LA TAGLIA CONTRO CHI TOCCA I PADANI: è tempo di condanna per Unabomber, pazzo che tempesta il Veneto con ordigni di ogni ordine che colpiscono spesso i bambini. Calderoli chiede una taglia da 5.000 euro per lui e anche per chi ha ucciso il benzinaio militante della Lega di Lecco: “Così che si capisca cosa succede a chi tocca un padano”.

PENA DI MORTE E CASTRAZIONE CHIMICA: Calderoli invoca la pena di morte per pedofili e Unabomber: “Finiamola con le ipocrisie”. E la castrazione chimica: “Unico deterrente serio contro gli stupri”.

LO ZOO DI CASA: Calderoli vive a Bergamo e, nel giardino della sua villetta, dispone di una tigre: “Ho dovuto darla via perché ha divorato un cane”. Ora ci sono solo due lupi.

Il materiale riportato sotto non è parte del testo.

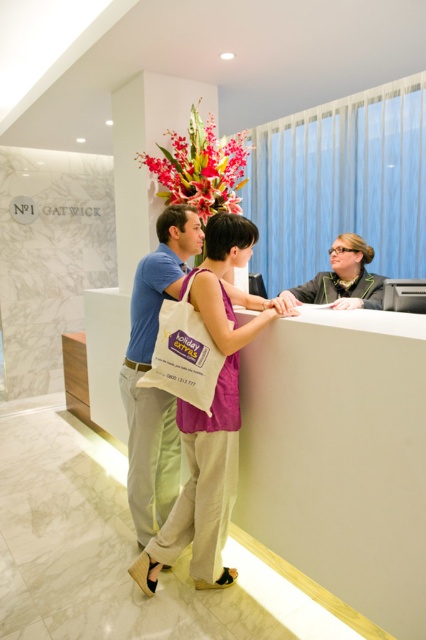 Question: Does light blue cotton shirt at center appear on the right side of vivid floral arrangement at upper center?

Choices:
 (A) yes
 (B) no

Answer: (B)

Question: Which object is closer to the camera taking this photo?

Choices:
 (A) white matte information desk at center
 (B) purple cotton tote bag at center
 (C) vivid floral arrangement at upper center

Answer: (A)

Question: Can you confirm if white matte information desk at center is positioned to the left of white canvas tote at center?

Choices:
 (A) yes
 (B) no

Answer: (B)

Question: In this image, where is purple cotton tote bag at center located relative to light blue cotton shirt at center?

Choices:
 (A) below
 (B) above

Answer: (A)

Question: Which object is positioned farthest from the matte black blazer at center?

Choices:
 (A) white canvas tote at center
 (B) purple cotton tote bag at center
 (C) white matte information desk at center
 (D) vivid floral arrangement at upper center

Answer: (D)

Question: Estimate the real-world distances between objects in this image. Which object is closer to the white matte information desk at center?

Choices:
 (A) vivid floral arrangement at upper center
 (B) light blue cotton shirt at center

Answer: (B) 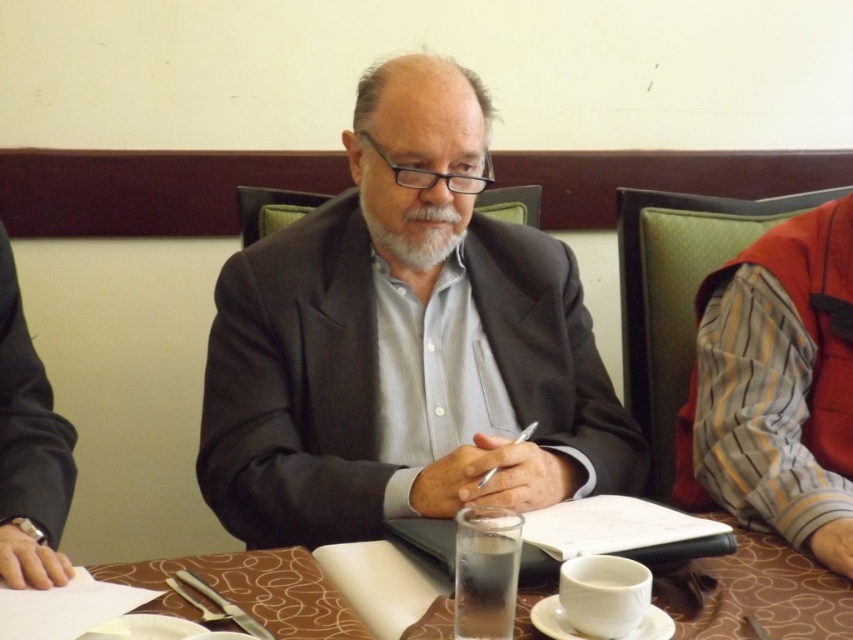 Which is in front, point (376, 474) or point (61, 499)?

Point (61, 499)

Is point (584, 330) more distant than point (68, 488)?

Yes.

Who is more forward, (389, 419) or (22, 412)?

Point (22, 412) is more forward.

You are a GUI agent. You are given a task and a screenshot of the screen. Output one action in this format:
    pyautogui.click(x=<x>, y=<y>)
    Task: Click on the matte gray suit at center
    Image resolution: width=853 pixels, height=640 pixels.
    Given the screenshot: What is the action you would take?
    pyautogui.click(x=402, y=348)

Between black smooth suit at left and white matte beard at center, which one appears on the right side from the viewer's perspective?

From the viewer's perspective, white matte beard at center appears more on the right side.

Can you confirm if black smooth suit at left is taller than white matte beard at center?

Correct, black smooth suit at left is much taller as white matte beard at center.

Find the location of a particular element. This screenshot has width=853, height=640. black smooth suit at left is located at coordinates (28, 422).

This screenshot has width=853, height=640. Find the location of `black smooth suit at left`. black smooth suit at left is located at coordinates (28, 422).

Who is more distant from viewer, (611, 570) or (373, 218)?

Positioned behind is point (373, 218).

Does point (585, 579) come in front of point (434, 252)?

Yes.

This screenshot has height=640, width=853. In order to click on white ceramic cup at center in this screenshot , I will do `click(602, 593)`.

L’ISLAM NON E’ UNA CIVILTA’: ancora contro l’Islam: “L’Islam non è una civiltà”; una frase enunciata mentre si discute del decreto antiterrorismo. Scontri verbali che aumentano quando chiese la chiusura della moschea di Viale Jenner a Milano e che le motovedette della Marina militare, invece di soccorrere le navi cariche di clandestini, gli sparino addosso: “L’Islam moderato è una chimera, gli immigrati sono bingo bongo”.

RULA JEBREAL: Calderoli protagonista in televisione; ospite di La7, quando la giornalista palestinese Rula Jebreal gli pone una domanda lui, semplicemente, ribadisce: “Non rispondo a quella signora abbronzata…”.